The Only People Ever Killed at Tilbury Fort
England has not been invaded since 1066, so perhaps it’s unsurprising that the only fatalities ever reported at Tilbury Fort were thanks to a game of cricket in 1776. Or is this extraordinary story just a tall tale?
A CHEQUERED HISTORY
Tilbury Fort, Essex, built in 1670–84 and much the finest surviving example of 17th-century fortification in the country, has witnessed many curious events during its two and a half centuries of guarding the Thames approach into London.
These have included a mutiny after a soldiers’ ‘bog-house’ collapsed; sad Jacobites imprisoned after the 1745 rebellion; invasions by voracious moles and black rats; and a moment of glory in 1916, when its anti-aircraft guns holed the German zeppelin L15 so badly that it subsequently plunged into the sea.
But is it really true that the only recorded bloodshed at the fort resulted from a Kent versus Essex cricket match there in 1776? A letter sent from Gravesend to the London Chronicle in late October of that year (and then copied in the Chelmsford and Ipswich local papers) set out what apparently happened.
A VERY BLOODY BATTLE
Two teams from Kent and Essex agreed to play a ‘great match at cricket’ at Tilbury. But when the Kentish team turned out to include a man ‘who should not have been there’ – perhaps a ‘professional’ – the Essex men refused to play, ‘on which a very bloody battle ensued’. Facing an obligation to forfeit, one of the Kentish team ran into the guard house, seized a gun from an ‘old invalid’, and shot dead an Essex man.

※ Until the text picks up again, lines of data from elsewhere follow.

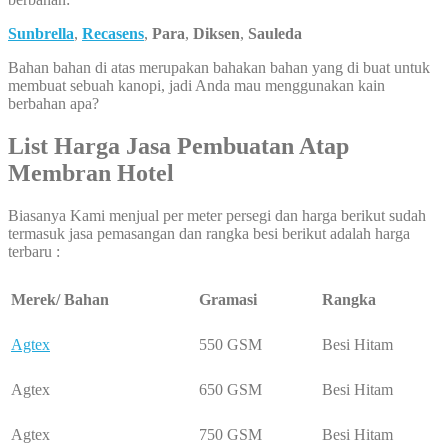
Sunbrella
,
Recasens
,
Para
,
Diksen
,
Sauleda
Bahan bahan di atas merupakan bahakan bahan yang di buat untuk
membuat sebuah kanopi, jadi Anda mau menggunakan kain
berbahan apa?
List Harga Jasa Pembuatan Atap
Membran Hotel
Biasanya Kami menjual per meter persegi dan harga berikut sudah
termasuk jasa pemasangan dan rangka besi berikut adalah harga
terbaru :
Merek/ Bahan
Gramasi
Rangka
Agtex
550 GSM
Besi Hitam
Agtex
650 GSM
Besi Hitam
Agtex
750 GSM
Besi Hitam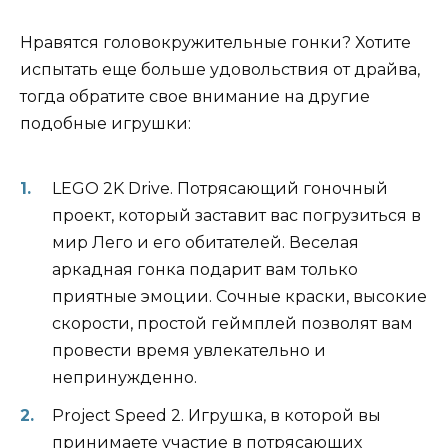
Нравятся головокружительные гонки? Хотите
испытать еще больше удовольствия от драйва,
тогда обратите свое внимание на другие
подобные игрушки:
LEGO 2K Drive. Потрясающий гоночный
проект, который заставит вас погрузиться в
мир Лего и его обитателей. Веселая
аркадная гонка подарит вам только
приятные эмоции. Сочные краски, высокие
скорости, простой геймплей позволят вам
провести время увлекательно и
непринужденно.
Project Speed 2. Игрушка, в которой вы
принимаете участие в потрясающих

Everybody now rushed to grab guns, easily overpowering the four soldiers on duty, and ‘fell to it, doing a great deal of mischief’. This included running the invalid through with a bayonet, and killing the sergeant of the guard as he attempted to restore order.
Eventually the Essex men fled over the drawbridge, while the Kentish team ‘made off in their boats, but search is making after them’.
Sober 20th-century cricket historians deny that this incident could ever have happened.
No ‘county cricket match’, according to their arguments, is recorded as having been played at Tilbury, where there was ‘no pitch for a decent game’, since ‘at the time it consisted only of a Fort, a ferry house and a cow shed, set amongst the salt-marshes’. And what were ‘old invalids’ doing with guns?
NOBBLING AND SKULDUGGERY
But this is to view history through modern eyes. Georgian cricket was resolutely unrespectable, being notable for heavy betting, nobbling opponents and general skulduggery.
And as the newspaper account of the terrible affair at Tilbury Fort makes abundantly clear, the pitch was the parade ground within the fortress itself, grassed over for most of the 18th century. As for those invalids, these were actually ‘Royal Invalids’, a unit recruited from aged or partially disabled veterans still fit enough for static garrison duty.
So it looks as if the cricket pundits might be wrong, and that the fatal Tilbury incident really could have taken place in late October 1776. Howzat!